_Work instructions_:
Reproduce the records exactly, but not the pictures.

_Supplied records_:
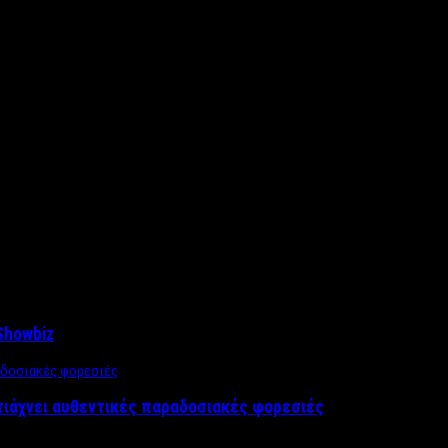
Showbiz
τιάχνει αυθεντικές παραδοσιακές φορεσιές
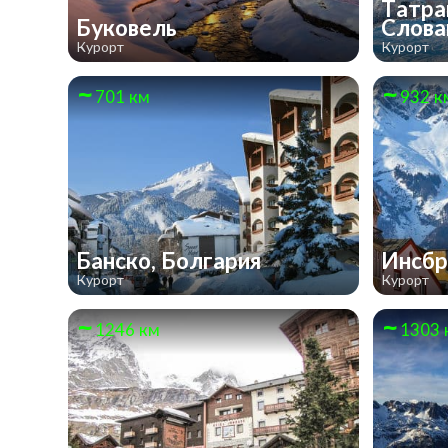
Татра
Буковель
Слова
Курорт
Курорт
701 км
932 к
Банско, Болгария
Инсбр
Курорт
Курорт
1246 км
1303 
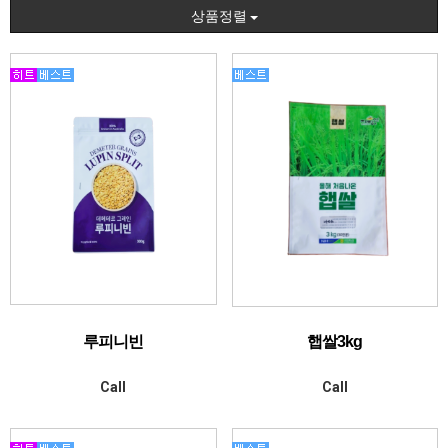
상품정렬
루피니빈
햅쌀3kg
Call
Call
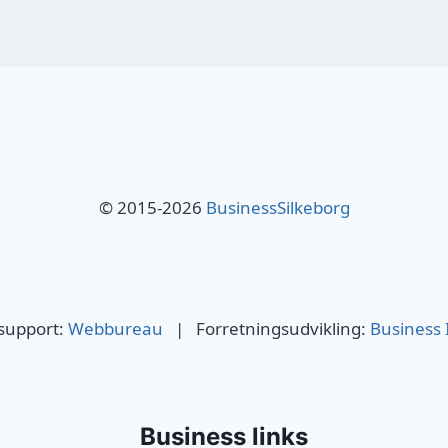
© 2015-2026
BusinessSilkeborg
 support:
Webbureau
| Forretningsudvikling:
Business 
Business links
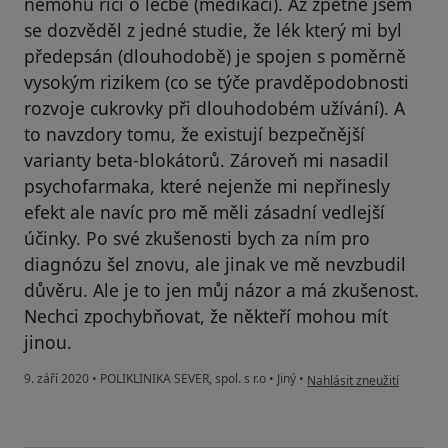
nemohu říci o léčbě (medikaci). Až zpětně jsem
se dozvěděl z jedné studie, že lék který mi byl
předepsán (dlouhodobě) je spojen s poměrně
vysokým rizikem (co se týče pravděpodobnosti
rozvoje cukrovky při dlouhodobém užívání). A
to navzdory tomu, že existují bezpečnější
varianty beta-blokátorů. Zároveň mi nasadil
psychofarmaka, které nejenže mi nepřinesly
efekt ale navíc pro mě měli zásadní vedlejší
účinky. Po své zkušenosti bych za ním pro
diagnózu šel znovu, ale jinak ve mě nevzbudil
důvěru. Ale je to jen můj názor a má zkušenost.
Nechci zpochybňovat, že někteří mohou mít
jinou.
podle názoru uživatele I. P
9. září 2020
•
POLIKLINIKA SEVER, spol. s r.o
•
Jiný
•
Nahlásit zneužití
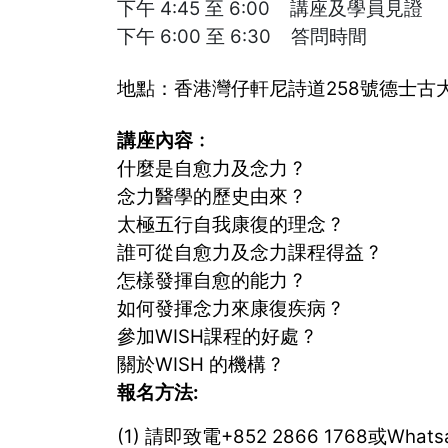
下午 4:45 至 6:00 講座及學員見證
下午 6:00 至 6:30 答問時間
地點：香港灣仔軒尼詩道258號德士古大
講座內容﹕
什麼是自愈力及念力 ?
念力醫學的歷史由來 ?
太極五行自我康復的理念 ?
誰可從自愈力及念力課程得益 ?
怎樣發揮自愈的能力 ?
如何發揮念力來康復疾病 ?
參加WISH課程的好處 ?
關於WISH 的機構 ?
報名方法:
(1) 請即致電+852 2866 1768或What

_Written solution_:
Showbiz
τιάχνει αυθεντικές παραδοσιακές φορεσιές
Татра
Буковель
Слова
Курорт
Курорт
701 км
932 к
Банско, Болгария
Инсбр
Курорт
Курорт
1246 км
1303 
상품정렬
루피니빈
햅쌀3kg
Call
Call
© 2015-2026
BusinessSilkeborg
 support:
Webbureau
| Forretningsudvikling:
Business 
Business links
nemohu říci o léčbě (medikaci). Až zpětně jsem
se dozvěděl z jedné studie, že lék který mi byl
předepsán (dlouhodobě) je spojen s poměrně
vysokým rizikem (co se týče pravděpodobnosti
rozvoje cukrovky při dlouhodobém užívání). A
to navzdory tomu, že existují bezpečnější
varianty beta-blokátorů. Zároveň mi nasadil
psychofarmaka, které nejenže mi nepřinesly
efekt ale navíc pro mě měli zásadní vedlejší
účinky. Po své zkušenosti bych za ním pro
diagnózu šel znovu, ale jinak ve mě nevzbudil
důvěru. Ale je to jen můj názor a má zkušenost.
Nechci zpochybňovat, že někteří mohou mít
jinou.
podle názoru uživatele I. P
9. září 2020
•
POLIKLINIKA SEVER, spol. s r.o
•
Jiný
•
Nahlásit zneužití
下午 4:45 至 6:00 講座及學員見證
下午 6:00 至 6:30 答問時間
地點：香港灣仔軒尼詩道258號德士古大
講座內容﹕
什麼是自愈力及念力 ?
念力醫學的歷史由來 ?
太極五行自我康復的理念 ?
誰可從自愈力及念力課程得益 ?
怎樣發揮自愈的能力 ?
如何發揮念力來康復疾病 ?
參加WISH課程的好處 ?
關於WISH 的機構 ?
報名方法:
(1) 請即致電+852 2866 1768或What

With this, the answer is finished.